Arbor Realty Trust, Inc. (ABR), a prominent player in the real estate investment sector, has recently posted solid financial results for Q2 2023. With net income reaching $76.2 million, or $0.41 per diluted common share, compared to $69.9 million in the same quarter last year, Arbor Realty Trust, Inc.'s performance is on an upward trajectory. Notably, distributable earnings surged to $114.0 million, equating to $0.57 per diluted common share, up from $93.7 million in Q2 2022. Arbor Realty Trust, Inc.'s Agency Business segment has been a pivotal driver, generating revenues of $76.7 million this quarter.
Riding on a wave of success, Arbor Realty Trust, Inc. has responded to its strong performance by enhancing its dividend offerings. The Board of Directors sanctioned a substantial dividend increase, propelling the quarterly cash dividend to $0.43 per share of common stock for the quarter ended June 30, 2023. This move mirrors Arbor Realty Trust, Inc.'s confidence in its continued growth and profitability. The dividend payout is scheduled for August 31, 2023, benefiting common stockholders of record by August 15, 2023.

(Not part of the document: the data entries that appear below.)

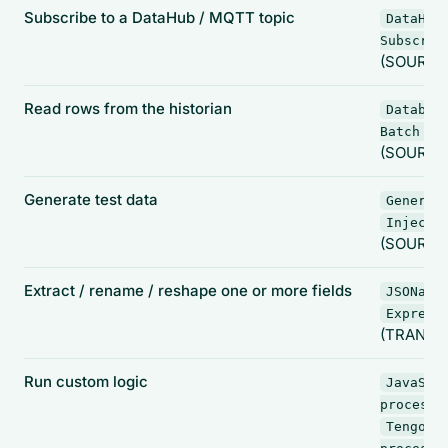
Subscribe to a DataHub / MQTT topic
DataHub
Subscrib
(SOURCE
Read rows from the historian
Databas
Batch In
(SOURCE
Generate test data
Generat
Inject
(SOURCE
Extract / rename / reshape one or more fields
JSONata
Express
(TRANSF
Run custom logic
JavaScr
processo
Tengo s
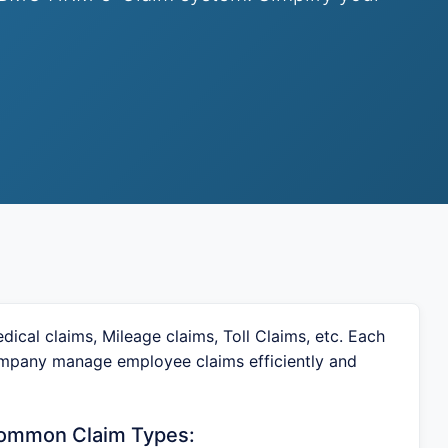
ical claims, Mileage claims, Toll Claims, etc. Each
company manage employee claims efficiently and
ommon Claim Types:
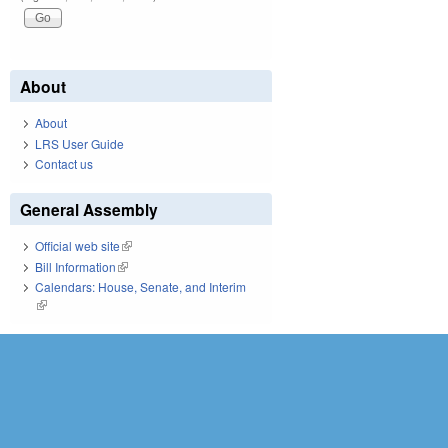
About
About
LRS User Guide
Contact us
General Assembly
Official web site
(link is external)
Bill Information
(link is external)
Calendars: House, Senate, and Interim
(link is external)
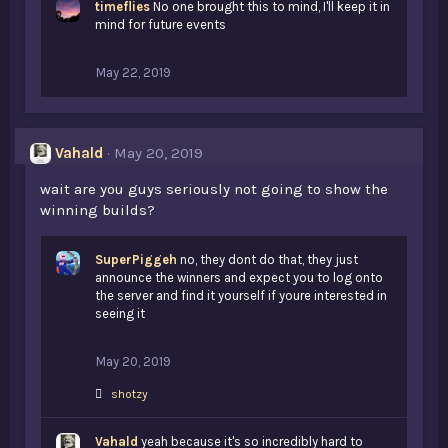
timeflies
e
No one brought this to mind, I'll keep it in
s
mind for future events
:
May 22, 2019
Vahald
May 20, 2019
wait are you guys seriously not going to show the
winning builds?
SuperPiggeh
no, they dont do that, they just
announce the winners and expect you to log onto
the server and find it yourself if youre interested in
seeing it
May 20, 2019
L
shotzy
i
k
Vahald
e
yeah because it's so incredibly hard to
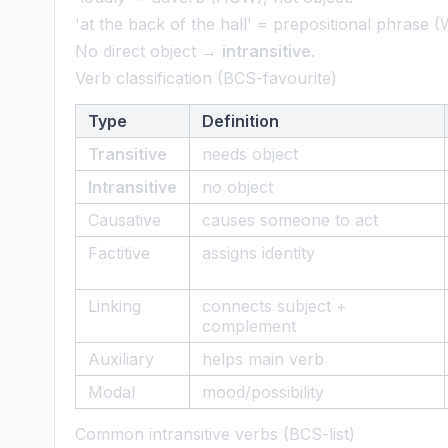
'at the back of the hall' = prepositional phrase
No direct object →
intransitive
.
Verb classification (BCS-favourite)
Type
Definition
Transitive
needs object
Intransitive
no object
Causative
causes someone to act
Factitive
assigns identity
Linking
connects subject +
complement
Auxiliary
helps main verb
Modal
mood/possibility
Common intransitive verbs (BCS-list)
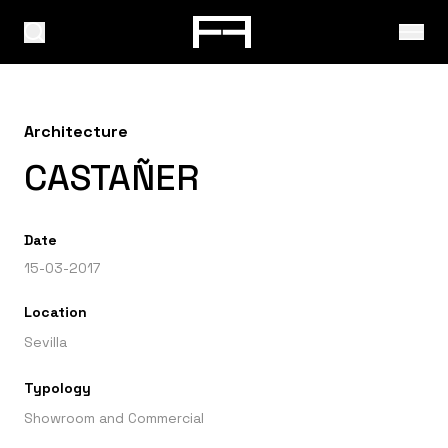
Architecture
CASTAÑER
Date
15-03-2017
Location
Sevilla
Typology
Showroom and Commercial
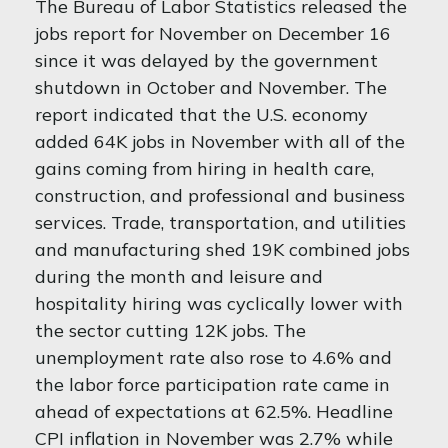
The Bureau of Labor Statistics released the
jobs report for November on December 16
since it was delayed by the government
shutdown in October and November. The
report indicated that the U.S. economy
added 64K jobs in November with all of the
gains coming from hiring in health care,
construction, and professional and business
services. Trade, transportation, and utilities
and manufacturing shed 19K combined jobs
during the month and leisure and
hospitality hiring was cyclically lower with
the sector cutting 12K jobs. The
unemployment rate also rose to 4.6% and
the labor force participation rate came in
ahead of expectations at 62.5%. Headline
CPI inflation in November was 2.7% while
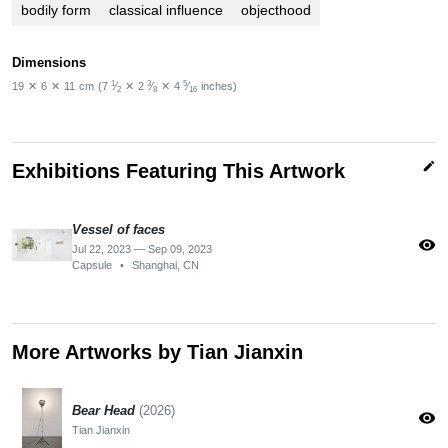
bodily form
classical influence
objecthood
Dimensions
1
3
5
19
✕
6
✕
11
cm
(7
⁄
✕
2
⁄
✕
4
⁄
inches)
2
8
16
edit
Exhibitions Featuring This Artwork
Vessel of faces
visibility
Jul 22, 2023 — Sep 09, 2023
Capsule
•
Shanghai, CN
More Artworks by Tian Jianxin
Bear Head
(2026)
visibility
Tian Jianxin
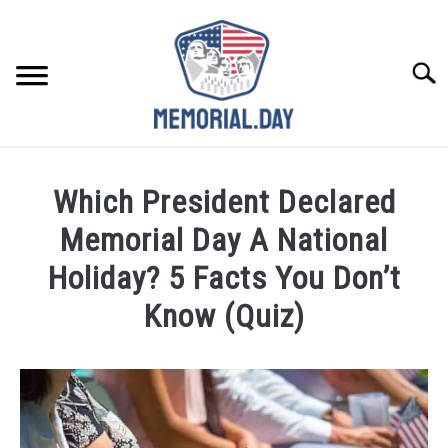
Skip
to
content
Searc
REMEMBER
Which President Declared
CELEBRATE
Memorial Day A National
Holiday? 5 Facts You Don’t
CLOSINGS
Know (Quiz)
FOR VETS
Written
by
Noah
ABOUT US
Walsh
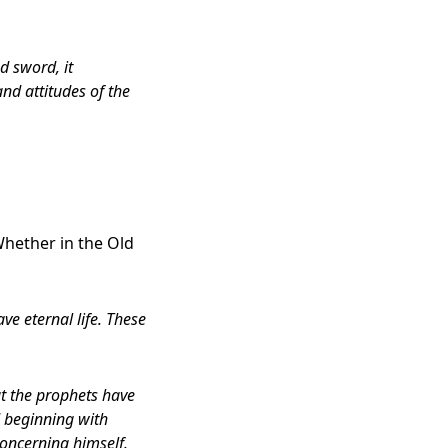
d sword, it
and attitudes of the
Whether in the Old
ve eternal life. These
at the prophets have
d beginning with
concerning himself.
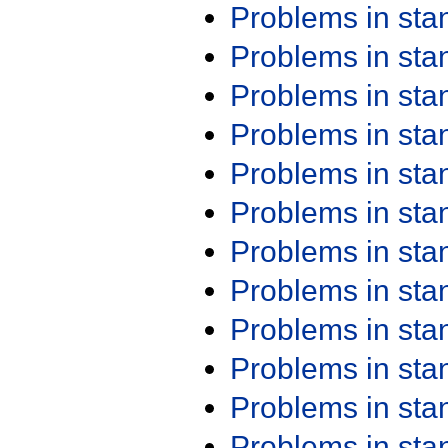
Problems in st
Problems in st
Problems in st
Problems in st
Problems in st
Problems in st
Problems in st
Problems in st
Problems in st
Problems in st
Problems in st
Problems in st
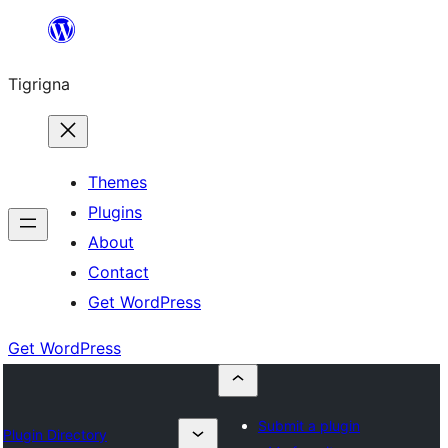
Skip
to
Tigrigna
content
Themes
Plugins
About
Contact
Get WordPress
Get WordPress
Submit a plugin
Plugin Directory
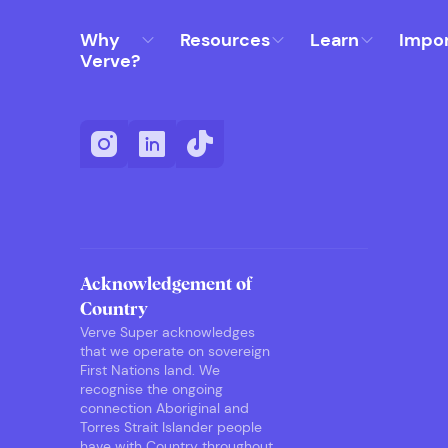
Why
Resources
Learn
Impo
Verve?
Acknowledgement of
Country
Verve Super acknowledges
that we operate on sovereign
First Nations land. We
recognise the ongoing
connection Aboriginal and
Torres Strait Islander people
have with Country throughout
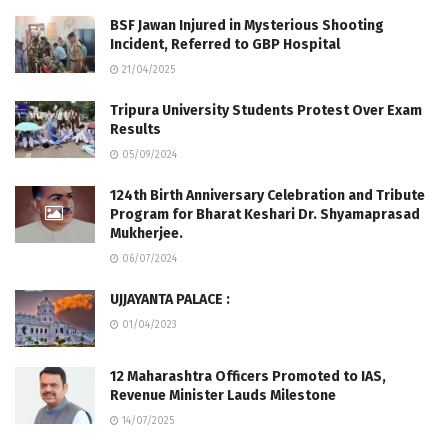
BSF Jawan Injured in Mysterious Shooting
Incident, Referred to GBP Hospital
21/04/2025
Tripura University Students Protest Over Exam
Results
05/09/2024
124th Birth Anniversary Celebration and Tribute
Program for Bharat Keshari Dr. Shyamaprasad
Mukherjee.
06/07/2024
UJJAYANTA PALACE :
01/04/2023
12 Maharashtra Officers Promoted to IAS,
Revenue Minister Lauds Milestone
14/07/2025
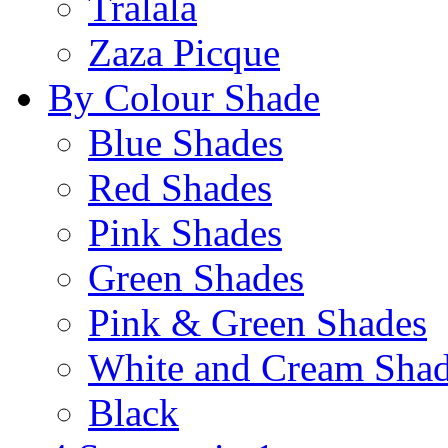
Tralala
Zaza Picque
By Colour Shade
Blue Shades
Red Shades
Pink Shades
Green Shades
Pink & Green Shades
White and Cream Sha
Black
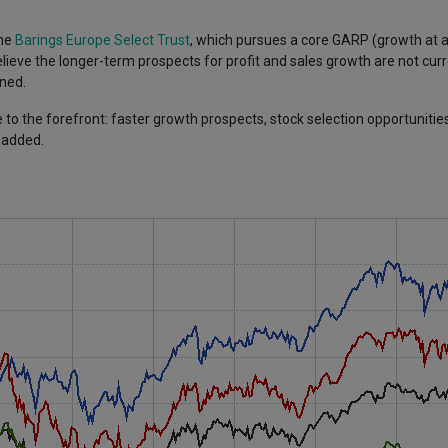
the
Barings Europe Select Trust
, which pursues a core GARP (growth at 
lieve the longer-term prospects for profit and sales growth are not curre
ined.
o the forefront: faster growth prospects, stock selection opportunitie
 added.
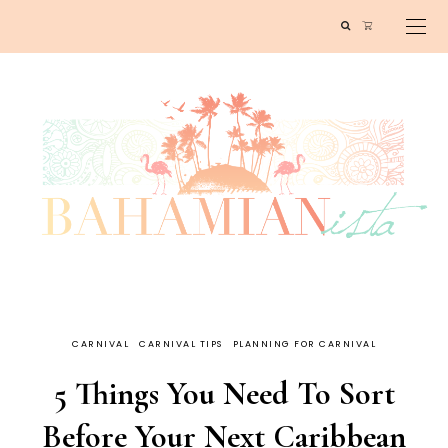
CARNIVAL
CARNIVAL TIPS
PLANNING FOR CARNIVAL
5 Things You Need To Sort
Before Your Next Caribbean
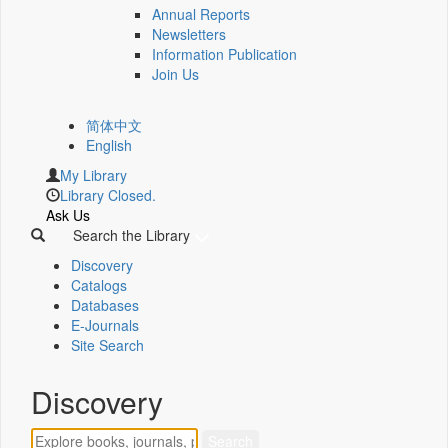
Annual Reports
Newsletters
Information Publication
Join Us
简体中文
English
My Library
Library Closed.
Ask Us
Search the Library
Discovery
Catalogs
Databases
E-Journals
Site Search
Discovery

Such a bullish dividend declaration can be attributed to Arbor Realty Trust, Inc.'s impressive operational achievements and its persistent focus on expansion. Bolstered by a dynamic loan origination platform and a robust fee-based servicing portfolio, Arbor Realty Trust is tapping into lucrative opportunities within the real estate sector. This solid performance, combined with effective cost management strategies, contributes to Arbor Realty Trust, Inc.'s ability to provide attractive dividends to its shareholders, fostering investor confidence in its future prospects.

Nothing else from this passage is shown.